ペット大好き!情報
近藤研二さんの仕事中も「ゴロニャー!」と甘えに来るマルオ=東京都内で
近藤研二さんの仕事中も「ゴロニャー!」と甘えに来るマルオ=東京都内で
プロフィール

 こんどう・けんじ 1966年生まれ。福岡県出身。弦楽器奏者。今年結成20年になる「栗コーダーカルテット」のメンバーとして活動するほか、映画、アニメなどの音楽も担当。Eテレ「0655」「2355」では作曲多数。同局の「おかあさんといっしょ」で今月、歌を手がけている。

近藤研二さんとマルオ アメリカンショートヘア(オス 15歳)

15年来のわが子
作曲もお手伝い

 日付が変わる前の、わずかの間に時々、NHKのEテレで優しく流れる歌がある。

 「眠れ ねこ ねこ 耳もしっぽも・・・」

 語りかけるように歌うのは作曲者の近藤研二さん。そして画面で幸せそうな寝姿を披露している中には、飼い猫「マルオ」の姿も。

 5分間のミニ番組「0655」(月-金曜・午前6時55分)と「2355」(同午後11時55分)は猫好きの間でひそかなブームになっている。

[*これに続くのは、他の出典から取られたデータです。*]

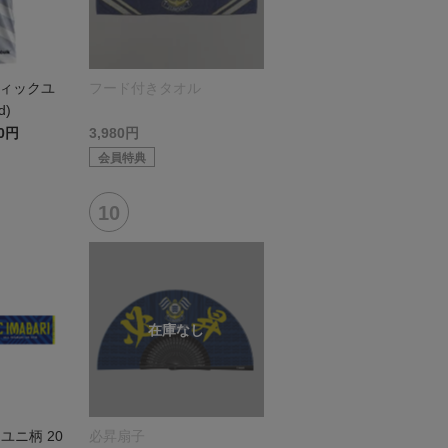
ティックユ
フード付きタオル
d)
00円
3,980円
会員特典
ユニ柄 20
必昇扇子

 「画面には視聴者から寄せられた猫の動画などが映るんです。でも最初は画像がなかったので、マルオに登場してもらいました」と近藤さんは笑う。

 ギターやウクレレの奏者として活動する近藤さん。作曲の仕事も多く手がけている。

 「マルオからインスピレーションを得て作った曲は、ほかにもいくつかあります。癒やし系の音楽だけでなく、ユーモラスなところや、とぼけた感じなど、いろんな表情を見せてくれますから」

 目のくりっとしたマルオとは、もう15年も一緒に暮らしている。近藤さんが結婚するとき、妻の希望で迎え、自分たちの子どものようにかわいがってきた。

 「マルオの歴史はわが家の歴史そのもの。マルオのおかげで幸せに過ごしてきたように思います。だからマルオが腎臓病で入院したときはとても心配しました」

 11歳になったある日、食欲がなくなり異変を感じて動物病院に連れていき、重い病と診断された。

 以後、食事療法を開始し、ここ数年は自宅で朝晩、点滴を行っている。治療のかいあって、マルオは毛並みもよく元気そうだ。

 「不思議なことに、4月にこの家に引っ越してから、マルオの体調が良くなってきたんです。引っ越す前は、高齢の猫にとって家を移るのはストレスになるのでは、と心配したんですが、僕たちより早く新居になじみました。目やにも取れ、顔もすっきりしてきたんです」

 何か猫に心地よい環境変化があったのだろうか。

 マルオにはもう1つ、不思議なことがある。何の変哲もないカメラ用ストラップが10年来のお気に入りで、甘えたいときには、必ずこれを口にくわえて「ゴロニャー!」とやって来るという。

 「他のひもでは駄目なので、これだけはどんなにボロボロになってもなくさないように気をつけています」と、大切そうに床に置いた。